TT = (3600/BFR) – ( PT + (CT / UC))

For a system that has a base fulfillment rate (BFR) of 120 units per hour, 10 units per carton (UC), a pick time of 6 seconds and a carton setup and close time of 60 seconds, the transit time is:

TT = (3600/120) – ( 6 + (60/10))

TT = (30) – (6 + 6)

TT = 18 seconds

To batch-pick with a pick cart is one of the most popular ways of reducing transit time per transaction. Picking several orders at the same time will reduce the transit time by nearly the number of orders picked simultaneously – the size of the batch (SB). There is a small increase in handling time of each item due to the need to select which order container to put the item into—the selection time (ST). There are means to nearly eliminate the additional selection time (ST) through lights and automatic pushers. ST is almost never greater than 2 seconds and in many cases can be less than .5 seconds.

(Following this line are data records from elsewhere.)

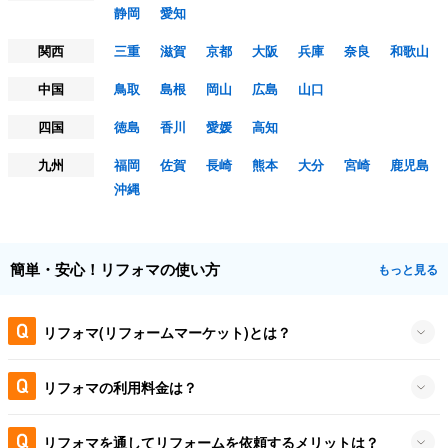
静岡
愛知
関西
三重
滋賀
京都
大阪
兵庫
奈良
和歌山
中国
鳥取
島根
岡山
広島
山口
四国
徳島
香川
愛媛
高知
九州
福岡
佐賀
長崎
熊本
大分
宮崎
鹿児島
沖縄
簡単・安心！リフォマの使い方
もっと見る
リフォマ(リフォームマーケット)とは？
リフォマの利用料金は？
リフォマを通してリフォームを依頼するメリットは？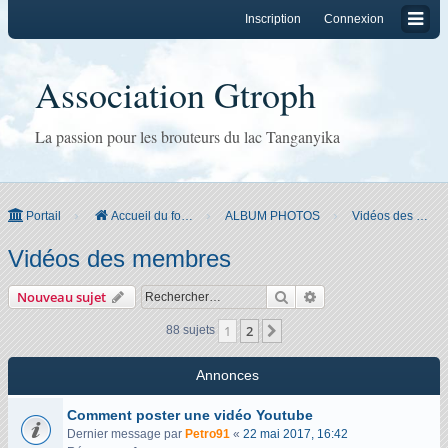
Inscription
Connexion
Association Gtroph
La passion pour les brouteurs du lac Tanganyika
Portail
Accueil du forum
ALBUM PHOTOS
Vidéos des membres
Vidéos des membres
Rechercher
Recherche avancée
Nouveau sujet
1
2
Suivant
88 sujets
Annonces
Comment poster une vidéo Youtube
Dernier message par
Petro91
«
22 mai 2017, 16:42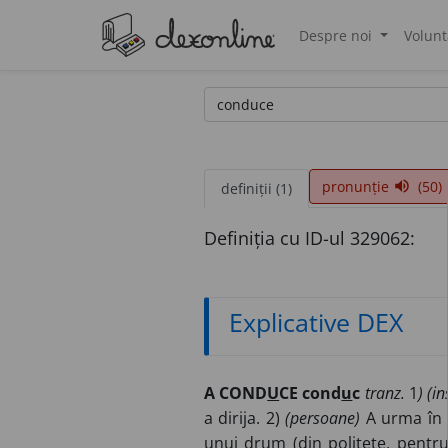
Despre noi
Volunt
®
pronunție
(50)
volume_up
definiții (1)
Definiția cu ID-ul 329062:
Explicative DEX
A COND
U
CE cond
u
c
tranz.
1
) (in
a dirija. 2)
(persoane)
A urma în c
unui drum (din politețe, pentru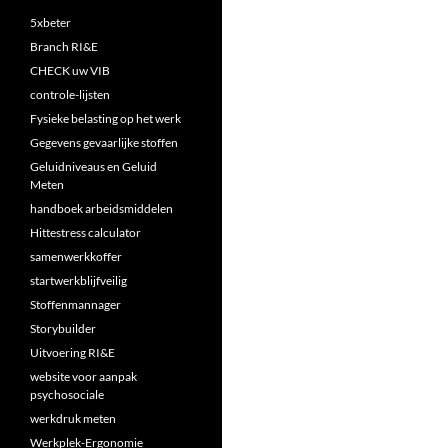
5xbeter
Branch RI&E
CHECK uw VIB
controle-lijsten
Fysieke belasting op het werk
Gegevens gevaarlijke stoffen
Geluidniveaus en Geluid
Meten
handboek arbeidsmiddelen
Hittestress calculator
samenwerkkoffer
startwerkblijfveilig
Stoffenmannager
Storybuilder
Uitvoering RI&E
website voor aanpak
psychosociale
werkdruk meten
Werkplek-Ergonomie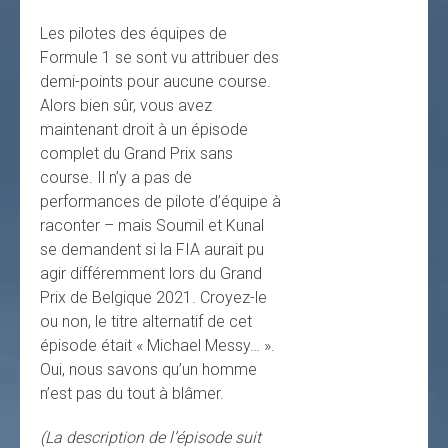
Les pilotes des équipes de
Formule 1 se sont vu attribuer des
demi-points pour aucune course.
Alors bien sûr, vous avez
maintenant droit à un épisode
complet du Grand Prix sans
course. Il n’y a pas de
performances de pilote d’équipe à
raconter – mais Soumil et Kunal
se demandent si la FIA aurait pu
agir différemment lors du Grand
Prix de Belgique 2021. Croyez-le
ou non, le titre alternatif de cet
épisode était « Michael Messy… ».
Oui, nous savons qu’un homme
n’est pas du tout à blâmer.
(La description de l’épisode suit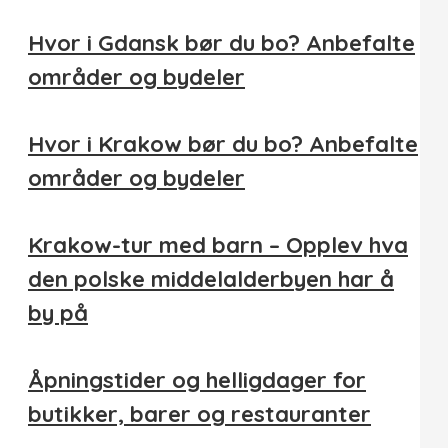
Hvor i Gdansk bør du bo? Anbefalte
områder og bydeler
Hvor i Krakow bør du bo? Anbefalte
områder og bydeler
Krakow-tur med barn – Opplev hva
den polske middelalderbyen har å
by på
Åpningstider og helligdager for
butikker, barer og restauranter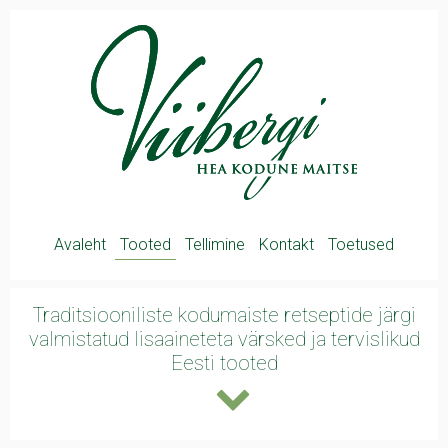
Avaleht
Tooted
Tellimine
Kontakt
Toetused
Traditsiooniliste kodumaiste retseptide järgi
valmistatud lisaaineteta värsked ja
tervislikud
Eesti tooted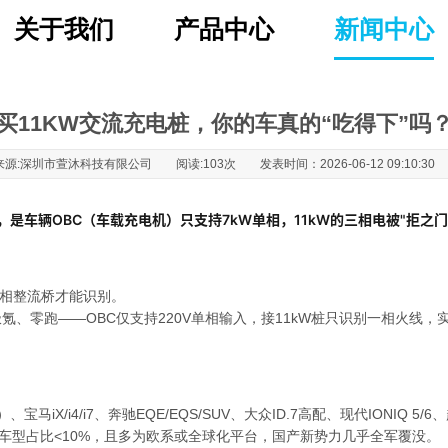
关于我们
产品中心
新闻中心
买11KW交流充电桩，你的车真的“吃得下”吗
来源:深圳市萱沐科技有限公司 阅读:103次 发表时间：2026-06-12 09:10:3
，是车辆OBC（车载充电机）只支持7kW单相，11kW的三相电被"拒之门
置三相整流桥才能识别。
跑——OBC仅支持220V单相输入，接11kW桩只识别一相火线，实际功率
iX/i4/i7、奔驰EQE/EQS/SUV、大众ID.7高配、现代IONIQ 5/6
类车型占比<10%，且多为欧系或全球化平台，国产新势力几乎全军覆没
。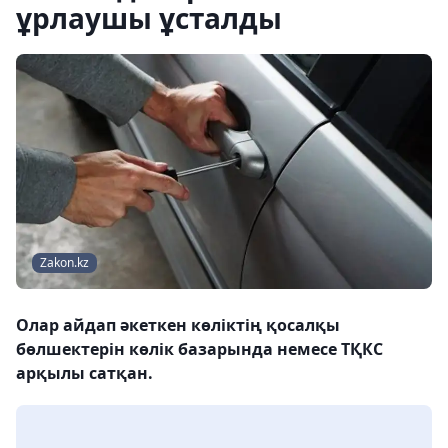
ұрлаушы ұсталды
Zakon.kz
Олар айдап әкеткен көліктің қосалқы
бөлшектерін көлік базарында немесе ТҚКС
арқылы сатқан.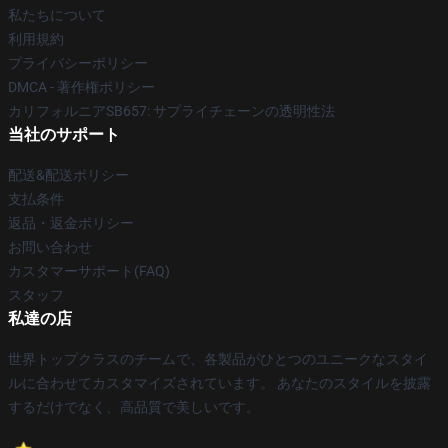
私たちについて
利用規約
プライバシーポリシー
DMCA - 著作権ポリシー
カリフォルニアSB657: サプライチェーンの透明性法
当社のサポート
配送&配送ポリシー
支払条件
返品・返金ポリシー
お問い合わせ
カスタマーサポート(FAQ)
スタッフ
私達の店
世界トップクラスのチームで、各製品がひとつのユニークなスタイ
ルに合わせてカスタマイズされています。 あなたのスタイルを披露
するだけでなく、高品質で美しいです。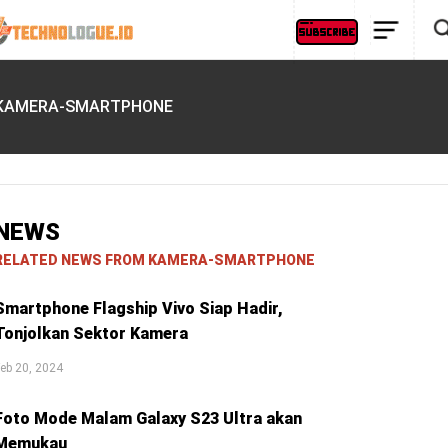
KAMERA-SMARTPHONE
NEWS
RELATED NEWS FROM KAMERA-SMARTPHONE
Smartphone Flagship Vivo Siap Hadir,
Tonjolkan Sektor Kamera
eb 20, 2024
Foto Mode Malam Galaxy S23 Ultra akan
Memukau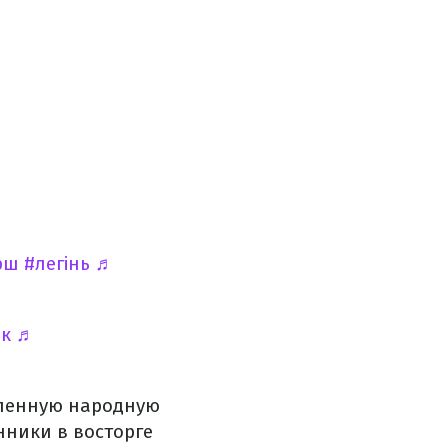
рш
#легінь
♬
ок
♬
вленную народную
ники в восторге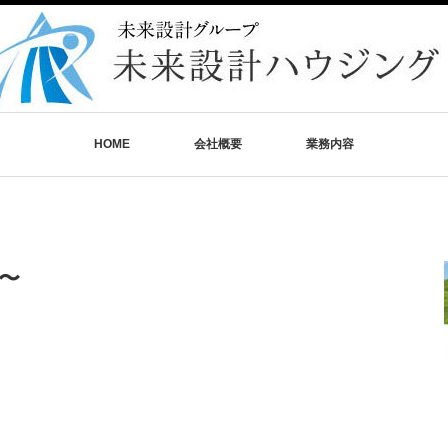
HOME
会社概要
業務内容
〜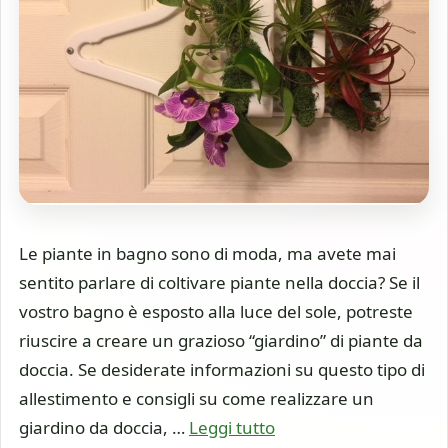
Le piante in bagno sono di moda, ma avete mai
sentito parlare di coltivare piante nella doccia? Se il
vostro bagno è esposto alla luce del sole, potreste
riuscire a creare un grazioso “giardino” di piante da
doccia. Se desiderate informazioni su questo tipo di
allestimento e consigli su come realizzare un
giardino da doccia, …
Leggi tutto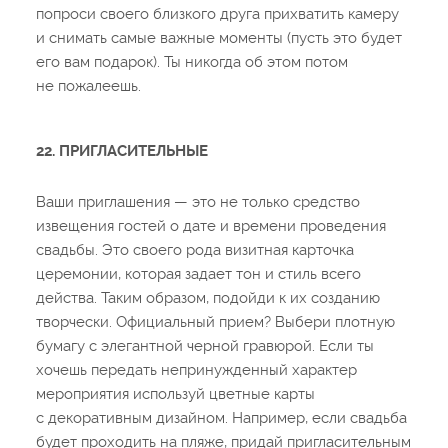
попроси своего близкого друга прихватить камеру
и снимать самые важные моменты (пусть это будет
его вам подарок). Ты никогда об этом потом
не пожалеешь.
22. ПРИГЛАСИТЕЛЬНЫЕ
Ваши приглашения — это не только средство
извещения гостей о дате и времени проведения
свадьбы. Это своего рода визитная карточка
церемонии, которая задает тон и стиль всего
действа. Таким образом, подойди к их созданию
творчески. Официальный прием? Выбери плотную
бумагу с элегантной черной гравюрой. Если ты
хочешь передать непринужденный характер
мероприятия используй цветные карты
с декоративным дизайном. Например, если свадьба
будет проходить на пляже, придай пригласительным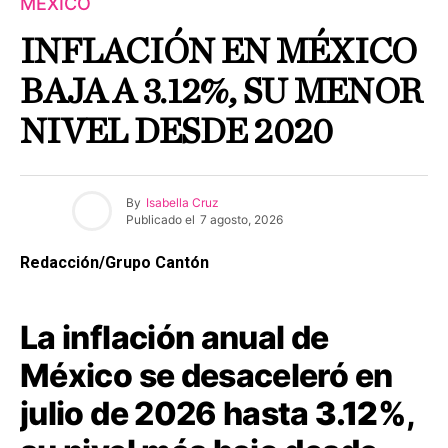
MÉXICO
INFLACIÓN EN MÉXICO
BAJA A 3.12%, SU MENOR
NIVEL DESDE 2020
By
Isabella Cruz
Publicado el
7 agosto, 2026
Redacción/Grupo Cantón
La inflación anual de
México se desaceleró en
julio de 2026 hasta
3.12%
,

The calculated transit time for the new batch fulfillment system (TTN) is based on the calculation of transit time (TT) for filling single orders (see above). The formula for calculation is:

TTN = (TT / SB) + ST

Converting from a paper based single order fulfillment system as described above to a batch picking system with carts holding nine orders (SB) would yield a travel time of

TTN = (TT / SB) + ST

TTN = (18 / 9 ) + 2

TTN = 4 ; or a travel time reduction of TT – TTN = 18 – 4 = 14 seconds

The fulfillment rate of the new batch system (NFR) is calculated as follows:

NFR = 3600 / ( TTN + PT + ( CT / UC ) )

NRF = 3600 / ( 4 + 6 + ( 60 / 10 ) )

NFR = 3600 / 16

NFR = 225

The single order fulfillment rate (FR) in the example above was 120. With the new fulfillment rate of 225, the productivity increase is a whopping 187% (225 / 120)

Why batch pick? Because you are not running a gym!